外為オンライン・アナリストの佐藤正和さん(写真)に2018年4月の相場動向をうかがった。

写真拡大

 トランプ大統領の追加関税強化による保護貿易政策への転換、そして、北朝鮮情勢が大きく動いた3月相場となり、ドル円市場も104円台半ばまで円高が進んだ。果たして4月はさらに円高が進むのか、それとも歯止めがかかるのか・・・。外為オンライン・アナリストの佐藤正和さん(写真)に2018年4月の相場動向をうかがった。

 ――4月相場のポイントになるものは?

 3月中の大きな動きとしては、米国のトランプ大統領による中国や日本などに対する保護貿易主義の動き、そして北朝鮮の金正恩・朝鮮労働党書記長による非核化宣言がありました。4月相場では、この2つの動きがどんな展開を見せるかによって、さらなる円高が進むのか、あるいは円安に転換するのかが決まってくると思います。

 米国の保護貿易主義強化の動きというのは、鉄鋼とアルミニウムに対して安全保障の脅威になっているとして、鉄鋼に対しては25%、アルミニウムに対しては10%の追加関税を課すというもの。保護貿易主義台頭への懸念からドル売り、株売りが強まりました。当初、日本は対象外になるのではないかと思われていましたが、日本も対象に含まれたことで、市場は全体的にやや円高傾向にあるのかもしれません。

 北朝鮮は、周知のようにトランプ大統領と金正恩書記長が、共に5月までに初会合を持つ意向を示したことで事態は急展開し、その後、金正恩書記長が中国を訪問し、習近平国家主席と会談するなど、大きな進展を見せています。

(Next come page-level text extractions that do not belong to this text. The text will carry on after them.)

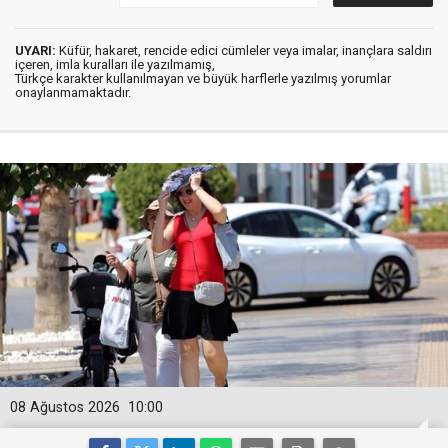
UYARI:
Küfür, hakaret, rencide edici cümleler veya imalar, inançlara saldırı
içeren, imla kuralları ile yazılmamış,
Türkçe karakter kullanılmayan ve büyük harflerle yazılmış yorumlar
onaylanmamaktadır.
08 Ağustos 2026
10:00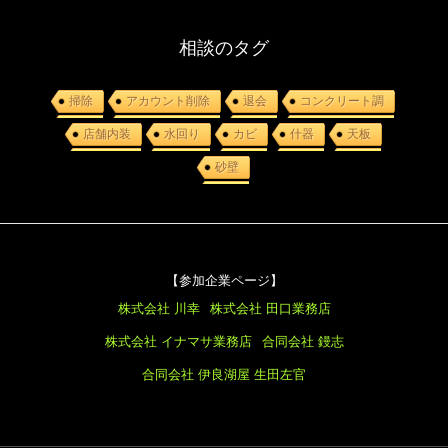
相談のタグ
掃除
アカウント削除
退会
コンクリート調
店舗内装
水回り
カビ
什器
天板
砂壁
【参加企業ページ】
株式会社 川幸
株式会社 田口業務店
株式会社 イナマサ業務店
合同会社 鏝志
合同会社 伊良湖屋
生田左官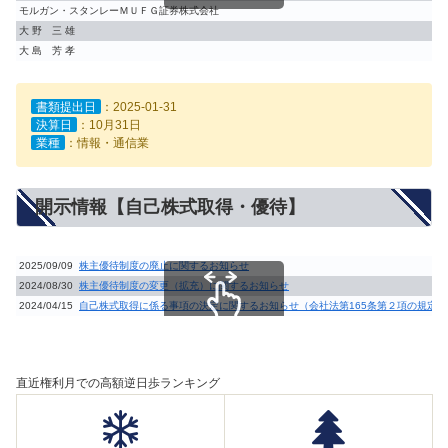
モルガン・スタンレーＭＵＦＧ証券株式会社
大 野 三 雄
大 島 芳 孝
書類提出日
：2025-01-31
決算日
：10月31日
業種
：情報・通信業
開示情報【自己株式取得・優待】
2025/09/09
株主優待制度の廃止に関するお知らせ
2024/08/30
株主優待制度の変更（拡充）に関するお知らせ
2024/04/15
自己株式取得に係る事項の決定に関するお知らせ（会社法第165条第２項の規定
スクロールできます
直近権利月での高額逆日歩ランキング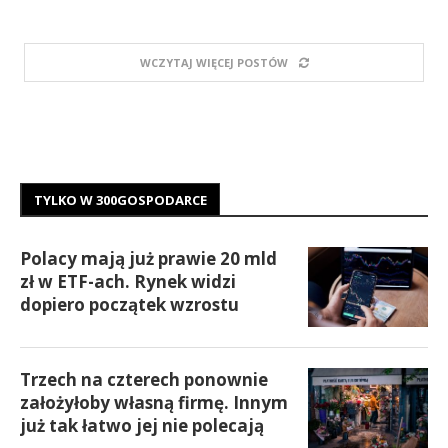
WCZYTAJ WIĘCEJ POSTÓW
TYLKO W 300GOSPODARCE
Polacy mają już prawie 20 mld
zł w ETF-ach. Rynek widzi
dopiero początek wzrostu
Trzech na czterech ponownie
założyłoby własną firmę. Innym
już tak łatwo jej nie polecają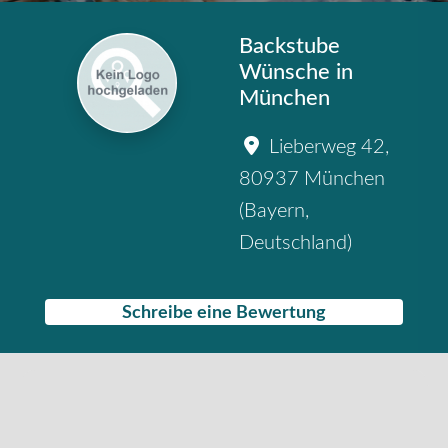
Backstube
Wünsche in
München
Lieberweg 42
,
80937
München
(
Bayern
,
Deutschland
)
Schreibe eine Bewertung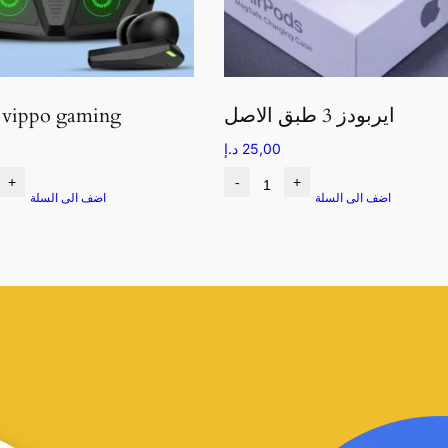
ايربودز 3 طبق الاصل
ايربودز vippo gaming
25,00
د.إ
+
-
+
اضف الى السلة
اضف الى السلة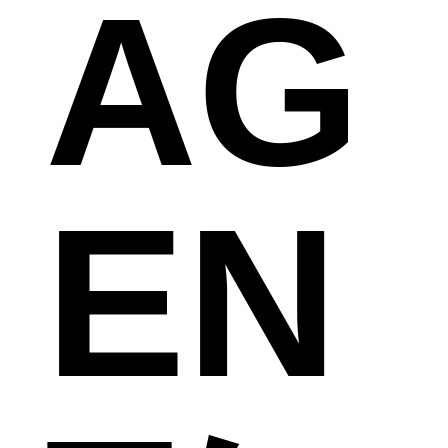
AG
EN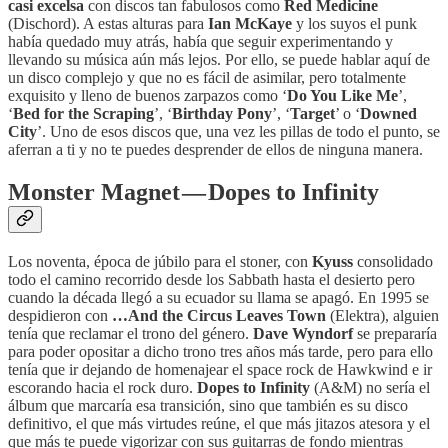
casi excelsa
con discos tan fabulosos como
Red Medicine
(Dischord). A estas alturas para
Ian McKaye
y los suyos el punk
había quedado muy atrás, había que seguir experimentando y
llevando su música aún más lejos. Por ello, se puede hablar aquí de
un disco complejo y que no es fácil de asimilar, pero totalmente
exquisito y lleno de buenos zarpazos como ‘
Do You Like Me
’,
‘
Bed for the Scraping
’, ‘
Birthday Pony
’, ‘
Target
’ o ‘
Downed
City
’. Uno de esos discos que, una vez les pillas de todo el punto, se
aferran a ti y no te puedes desprender de ellos de ninguna manera.
Monster Magnet — Dopes to Infinity
Los noventa, época de júbilo para el stoner, con
Kyuss
consolidado
todo el camino recorrido desde los Sabbath hasta el desierto pero
cuando la década llegó a su ecuador su llama se apagó. En 1995 se
despidieron con
…And the Circus Leaves Town
(Elektra), alguien
tenía que reclamar el trono del género.
Dave Wyndorf
se prepararía
para poder opositar a dicho trono tres años más tarde, pero para ello
tenía que ir dejando de homenajear el space rock de Hawkwind e ir
escorando hacia el rock duro.
Dopes to Infinity
(A&M) no sería el
álbum que marcaría esa transición, sino que también es su disco
definitivo, el que más virtudes reúne, el que más jitazos atesora y el
que más te puede vigorizar con sus guitarras de fondo mientras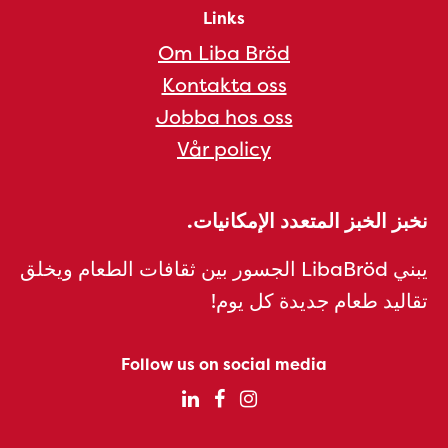
Links
Om Liba Bröd
Kontakta oss
Jobba hos oss
Vår policy
نخبز الخبز المتعدد الإمكانيات.
يبني LibaBröd الجسور بين ثقافات الطعام ويخلق
تقاليد طعام جديدة كل يوم!
Follow us on social media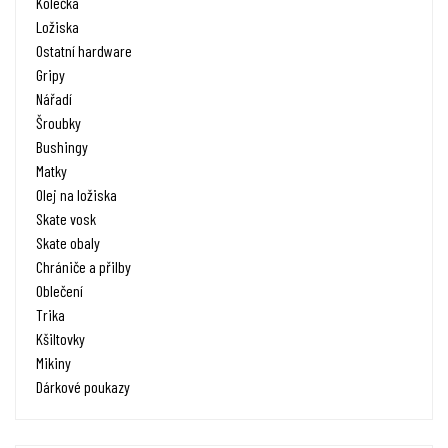
Kolečka
Ložiska
Ostatní hardware
Gripy
Nářadí
Šroubky
Bushingy
Matky
Olej na ložiska
Skate vosk
Skate obaly
Chrániče a přilby
Oblečení
Trika
Kšiltovky
Mikiny
Dárkové poukazy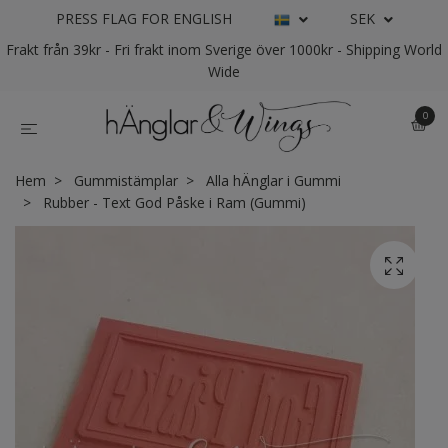
PRESS FLAG FOR ENGLISH
SEK
Frakt från 39kr - Fri frakt inom Sverige över 1000kr - Shipping World
Wide
0
Hem
Gummistämplar
Alla hÄnglar i Gummi
Rubber - Text God Påske i Ram (Gummi)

 ――これらの動きは為替相場にはどう影響してくるのでしょうか?

 どちらも大きな影響を与えることにはなりますが、4月18日に予定されている日米首脳会談でどんな話が出てくるのかが、まず大きなポイントになるのではないでしょうか。フロリダ州の大統領別荘でトランプ大統領が盟友であるはずの安倍首相に対して、ひょっとしたら日本に不利になるような政策を打ち出してくる可能性もあり、それまでドル円相場はやや荒れた展開になるかもしれません。

 いずれにしても、トランプ大統領次第と言えますし、4月相場は不透明感が大きい。とりわけ、日米間の貿易不均衡を放置してきたツケを支払わなければならない日が、いずれはやってくるわけですが、同大統領は全体で1300品目、6000億ドル(約6兆3000億円)相当の貿易不均衡を是正すると宣言していますから、日本も無傷ではいられないと思います。

 今年の11月に実施される中間選挙をにらんだパフォーマンスと考えられますが、4月以降、トランプ政権には振り回される覚悟を持っておいたほうがいいかもしれません。

 ――米国の金利引上げはあと3回といった情報もありますが、ドル円の予想レンジは?

 パウエル新FRB議長が、意外と金利引上げに積極的な「タカ派」だったこともあり、FRB理事の中には、年末までの利上げの回数を3回と主張する人もいるようですが、難しいのではないでしょうか。FOMCの回数などを勘案すると、2回と考えるのがいいような気がします。

 いずれにしても、4月はFOMCがないために利上げはありませんし、株式市場同様に変動の激しい相場になる可能性があります。4月の「ドル円」の予想レンジとしては1ドル=104円50銭−108円程度と見ています。

 ――ユーロなど欧州系通貨の予想レンジは?

 イタリアの総選挙で、右派とポピュリズム政党への有権者の支持が集まったことが大きな話題となりましたが、それ以外の部分では落ち着いている状況と言って良いのではないでしょうか。4月は、ECB(欧州中央銀行)理事会もありませんし、懸案だったギリシャの債務問題も解決しています。